What kinds of linguistic differences are there between autobiographical narratives that are meant to present the self as the speaker believes it to be and those intended to deceive? This question was recently addressed by an empirical study (Bedwell, Gallagher, Whitten & Fiore, 2011) in which 44 undergraduate students produced oral autobiographies under two conditions (non-deceptive and intentionally deceptive) and in response to two questions, one asking for a description of the immediate family during childhood and the participant’s relationship with family members, and the other asking about the participant’s personality during high school and situations that might illustrate this personality. Using linguistic analysis software, the authors discovered that non-deceptive stories, compared to the intentionally deceptive ones, were more difficult to read, used more anaphorical references (e.g., pronouns used to replace earlier-mentioned persons, objects or ideas), more stem overlap (i.e., a measure of cohesion of the passage in which one morphological root is used in different forms in two or more sentences: “Catherine felt obliged to help the woman who had taken little notice of her own predicament. Her husband rarely challenged this sense of obligation.”) and more relatively rare words. Deceptive narratives, on the other hand, contained more (but shorter) sentences, more sentence syntax similarity (a measure of similarity of structural complexity between sentences), and more explicit action verb content than the non-deceptive stories.

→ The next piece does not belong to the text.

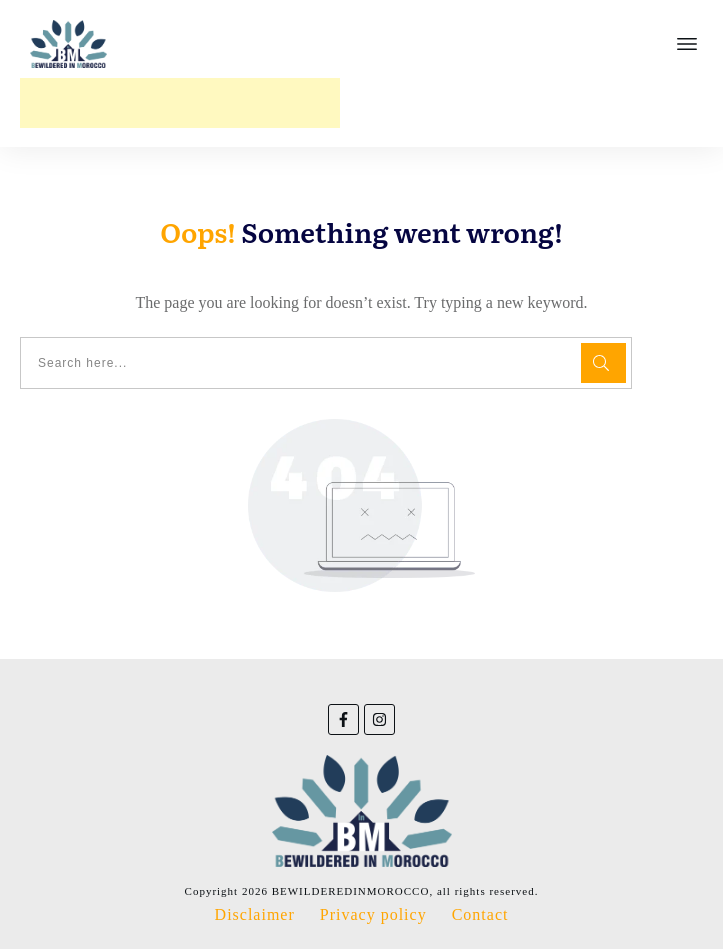 The height and width of the screenshot is (949, 723). Describe the element at coordinates (373, 914) in the screenshot. I see `Privacy policy` at that location.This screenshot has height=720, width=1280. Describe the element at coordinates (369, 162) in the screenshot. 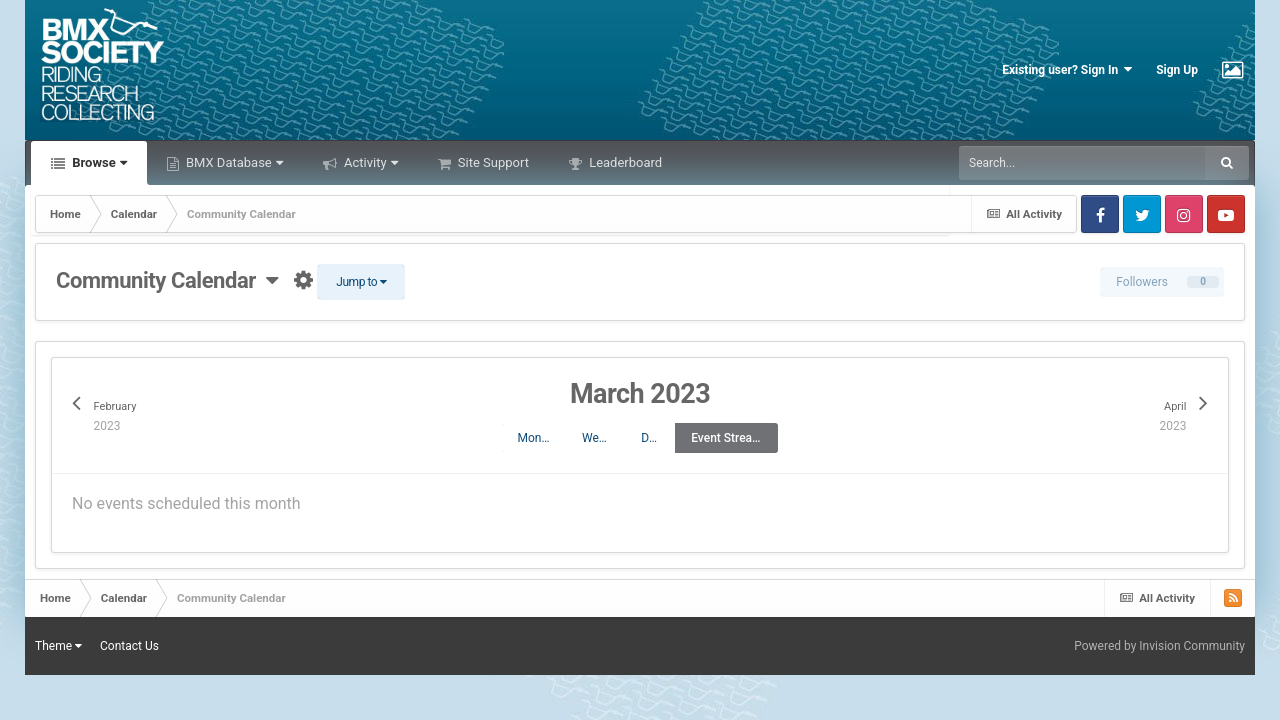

The authors interpret these findings in the context of narrative distancing: there is a greater distance between the self that narrates and the self who is the object of the narration in the intentional deception condition. On this view, narrators tend to describe their own past in the deception condition using Bruner’s (1986) “landscape of action” and not through the “landscape of consciousness.” The authors note that much research comparing intentionally deceptive as compared to non-deceptive narratives has found similar results but that their study is one of the few to treat autobiographical narratives, in which cognitive facility in handling pretense in the production of the deceptive narrative would be required. This would involve first imagining someone else doing something, then noting that it was not oneself who did it, then nevertheless identifying that act with the self for the purpose of producing the narrative. The authors add that this added cognitive complexity presents an alternative interpretation of their data and that this way of looking at the results might suggest that the narrative distancing explanation is an artifact of the cognitive exigencies of the task. Results are further qualified by the authors: absence of an authentic motivation for deception could alter the kinds of language used and the brevity of these narratives might not reveal non-sentential syntactical relationships among the elements of the narratives.
Bedwell, J. S., Gallagher, S., Whitten, S. N., & Fiore, S. M. (2011). Linguistic correlates of self in deceptive oral autobiographical narratives. Consciousness and Cognition, 20, 547-555.
Bruner, J. (1986). Actual minds, possible worlds. Cambridge, MA: Harvard University Press.